Last summer I made myself crazy studying the pictures.
Seriously freaking crazy.
You expected more from me.
Like, way more.
Sorry to disappoint.
I know it sounds insane.
Like, really insane.
And it so is.
But while I’m far from a helicopter parent in my everyday life, it’s really freaking hard not become just a little certifiable when you’re stuck at home sending one-way emails, and the only clue you have to child’s well-being is an image that’s left you feeling at best unsettled and at worst suicidal and why didn’t you just sneak that damn cell phone into you kid’s laundry bag when you had the chance?
Here’s the thing, though.
I learned the hard way that the pictures don’t always tell the whole story.
And sometimes the story you think you are watching unfold right before your very eyes all summer is not actually the real story at all.
The girl you thought looked mean turns out to be the bunk sweetheart. The boy with the hugest grin in every picture cried for an hour every night. The counselor who was always standing off to the side with a grimace turns out to be your kid’s favorite.
You get the idea.
But the most important thing to remember — and, catch 22, the hardest thing to remember — is that your kid can be having the craziest, most amazeballs summer at camp, YOLO-ing it up every minute, even if there isn’t a shred of photographic proof.
You don’t believe me, do you?
Think back to your wedding video for a second.
Who are the people the videographer ambushed and shoved his microphone in front of?
Are they your awesome besties who were busy shredding up the dance floor?
Or are they the guests who were just sitting at the tables, hanging out on the periphery, watching the action from afar, and therefore the easiest to appraoch?
My guess is, it’s the latter.
And my point — because I know you must be wondering if I actually have one— is this:
Just because the videographer didn’t capture your closest friends on camera wishing you their slurred-yet-heartfelt congratulations, it doesn’t mean they weren’t there having the time of their lives.
A point I think this cartoon encapsulates just perfectly.
Which is why I wanted to share it.
And now that I have, it’s my turn to tell you a story.
Are you ready?
Here we go.
One day last summer about 50 pics went up on the camp website of my daughter’s bunk at the waterfront.
She was not in a single one of them.
So I start immediately freaking out.
Judge away but you know you’d do it too.
Here are all these girls smiling and laughing and jumping in the air holding hands.
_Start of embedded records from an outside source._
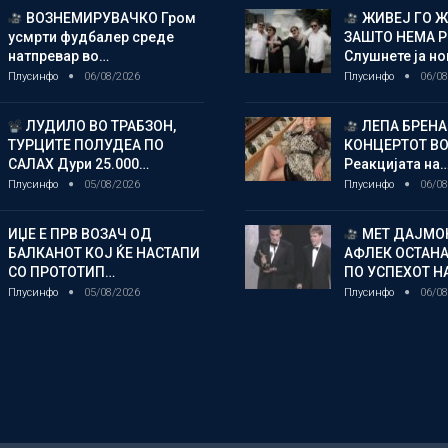
ВОЗНЕМИРУВАЧКО Гром
ЖИВЕЈ ГО 
усмрти фудбалер среде
ЗАШТО НЕМА 
натпревар во…
Слушнете ја н
Плусинфо
06/08/2026
Плусинфо
06/08
ЛУДИЛО ВО ТРАБЗОН,
ЛЕПА БРЕНА
ТУРЦИТЕ ПОЛУДЕА ПО
КОНЦЕРТОТ ВО
САЛАХ Дури 25.000…
Реакцијата на
Плусинфо
05/08/2026
Плусинфо
06/08
ИЏЕ Е ПРВ ВОЗАЧ ОД
МЕТ ДАЈМОН
БАЛКАНОТ КОЈ ЌЕ НАСТАПИ
АФЛЕК ОСТАН
СО ПРОТОТИП…
ПО УСПЕХОТ Н
Плусинфо
05/08/2026
Плусинфо
06/08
And where the fuck is my kid?
So then a week later we’re up at camp for Visiting Day.
Which is a story in and of itself that you should remind me to tell you later.
So we’re at Visiting Day.
And we go on a family boat ride.
And my daughter starts to tell us a story.
About how there was this one day when her bunk went to the waterfront with another bunk in her division.
And how it was sooo cool because she got to go out in a canoe with two of the girls from the other bunk.
And omigod do you know what happened when they went out in that canoe?
They got stuck in the mud.
Like stuck stuck.
And someone from the waterfront had to come rescue them!
And it was awesome!
Like, soooo totally hilarious that the girls literally peed in their bathing suits.
I swear I’m not making this up.
So after visiting day I swallowed about a billion milligrams of Valium and then went home and pulled up that set of waterfront pics on the camp website again.
But this time I zoomed in on them on my iPad (great trick, btw… remember it).
And there she was — my kid, my heart, my home — way off in the background.
In a canoe.
Stuck in the mud.
With two other girls.
Laughing her freaking ass off.
Moral of the story?
You know what’s coming, don’t you?
Step away from the freaking computer.
Just step. The hell. Away.
At least until they upload the next batch of pictures.